[DATA]
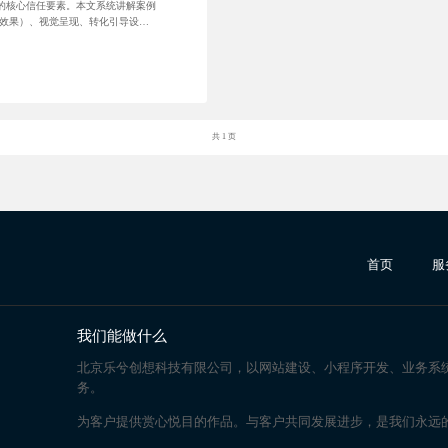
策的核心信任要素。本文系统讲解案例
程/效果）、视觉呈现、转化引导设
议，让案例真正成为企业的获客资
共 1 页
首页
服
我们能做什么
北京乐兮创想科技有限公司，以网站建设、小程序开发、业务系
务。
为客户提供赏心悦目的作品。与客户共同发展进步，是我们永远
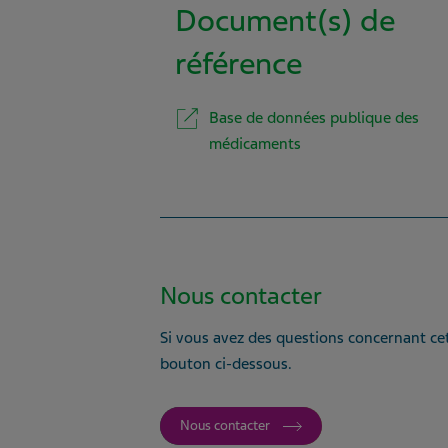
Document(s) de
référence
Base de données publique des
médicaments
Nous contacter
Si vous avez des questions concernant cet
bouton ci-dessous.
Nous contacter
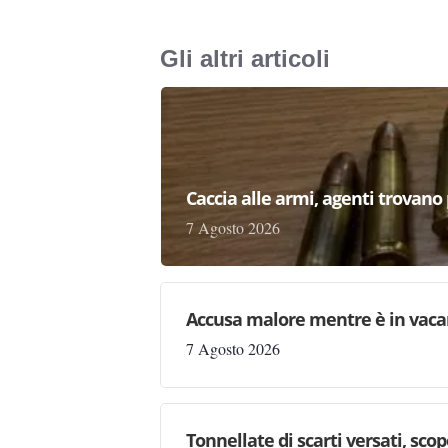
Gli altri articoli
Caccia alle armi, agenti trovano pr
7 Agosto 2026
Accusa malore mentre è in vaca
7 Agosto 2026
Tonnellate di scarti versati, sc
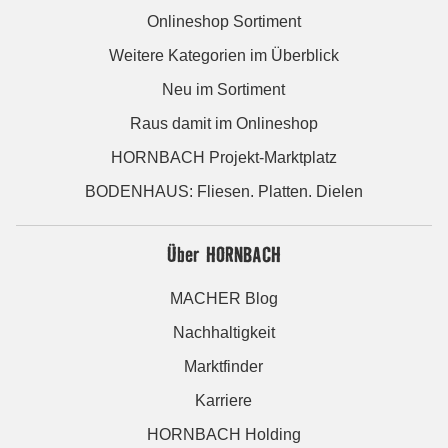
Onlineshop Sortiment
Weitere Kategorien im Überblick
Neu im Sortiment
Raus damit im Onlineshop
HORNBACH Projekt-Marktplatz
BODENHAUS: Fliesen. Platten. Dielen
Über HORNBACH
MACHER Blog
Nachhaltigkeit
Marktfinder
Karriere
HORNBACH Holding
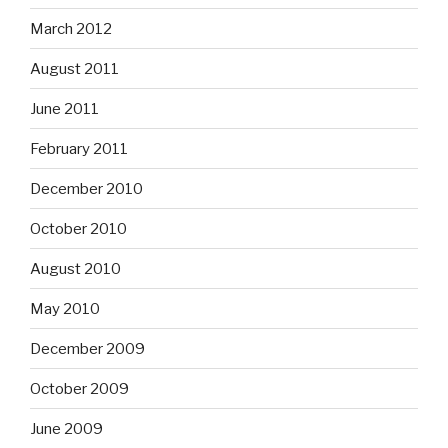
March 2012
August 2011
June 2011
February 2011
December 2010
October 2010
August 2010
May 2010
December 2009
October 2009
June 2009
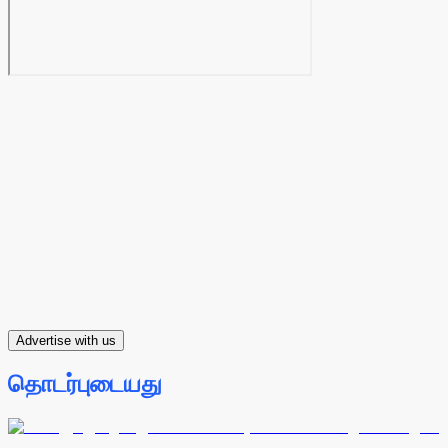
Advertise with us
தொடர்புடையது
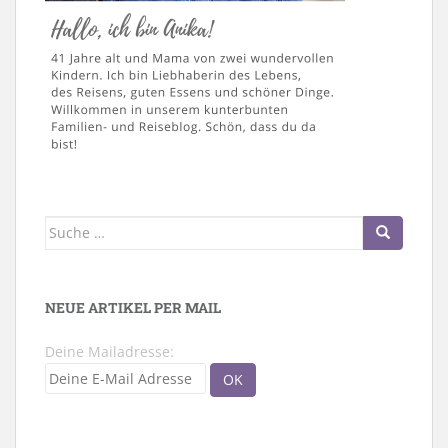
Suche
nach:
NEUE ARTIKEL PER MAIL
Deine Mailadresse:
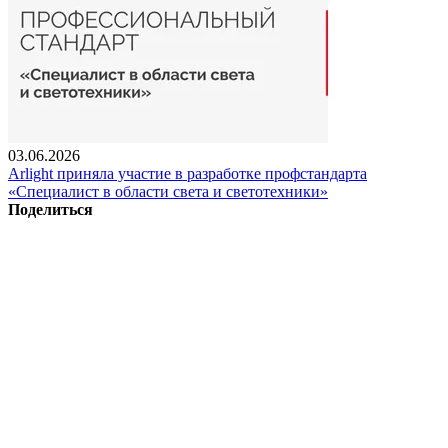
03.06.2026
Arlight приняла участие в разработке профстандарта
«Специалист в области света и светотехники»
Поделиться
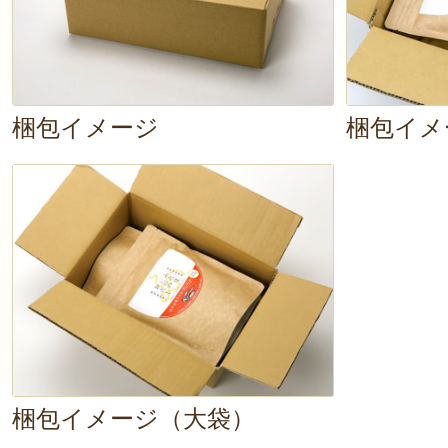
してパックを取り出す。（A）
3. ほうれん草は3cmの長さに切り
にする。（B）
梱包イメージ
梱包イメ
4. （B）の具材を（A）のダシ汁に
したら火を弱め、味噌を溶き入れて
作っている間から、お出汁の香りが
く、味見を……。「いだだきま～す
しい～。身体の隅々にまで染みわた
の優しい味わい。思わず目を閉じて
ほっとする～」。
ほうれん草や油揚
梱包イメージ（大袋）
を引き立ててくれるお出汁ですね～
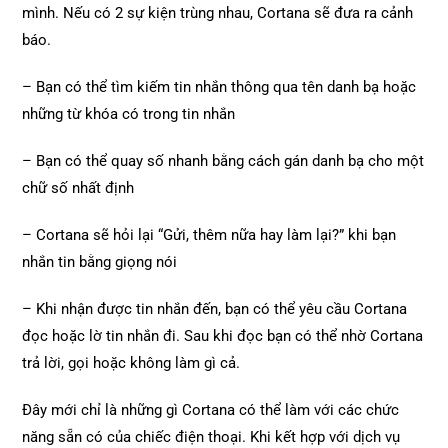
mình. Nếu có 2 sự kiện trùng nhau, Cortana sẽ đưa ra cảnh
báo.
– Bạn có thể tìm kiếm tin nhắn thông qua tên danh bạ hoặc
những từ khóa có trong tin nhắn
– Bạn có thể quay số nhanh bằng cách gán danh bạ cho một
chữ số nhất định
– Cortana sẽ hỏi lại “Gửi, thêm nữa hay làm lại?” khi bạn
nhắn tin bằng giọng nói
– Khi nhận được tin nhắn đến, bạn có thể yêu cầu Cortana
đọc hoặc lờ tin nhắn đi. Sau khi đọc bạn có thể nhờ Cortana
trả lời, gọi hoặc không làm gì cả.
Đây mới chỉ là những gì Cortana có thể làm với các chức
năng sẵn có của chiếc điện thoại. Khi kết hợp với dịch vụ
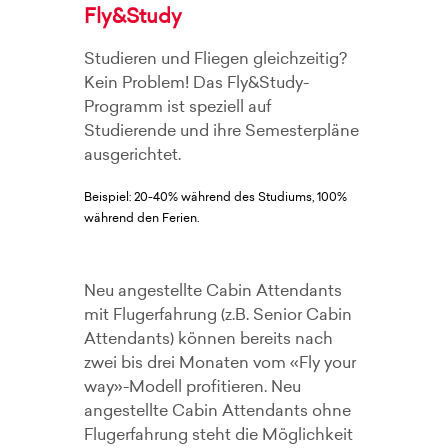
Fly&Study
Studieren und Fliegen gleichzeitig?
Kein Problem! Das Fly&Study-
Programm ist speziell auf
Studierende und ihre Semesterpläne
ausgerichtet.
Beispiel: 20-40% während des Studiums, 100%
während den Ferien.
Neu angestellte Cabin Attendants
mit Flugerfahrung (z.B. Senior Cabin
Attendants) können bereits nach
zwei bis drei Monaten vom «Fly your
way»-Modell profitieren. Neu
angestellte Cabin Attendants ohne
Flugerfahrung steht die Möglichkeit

[EXERCISE DESCRIPTION] Copy each line of the entries in which the string "bằng" is found.

[SOLUTION TO THIS EXERCISE]
– Bạn có thể quay số nhanh bằng cách gán danh bạ cho một
nhắn tin bằng giọng nói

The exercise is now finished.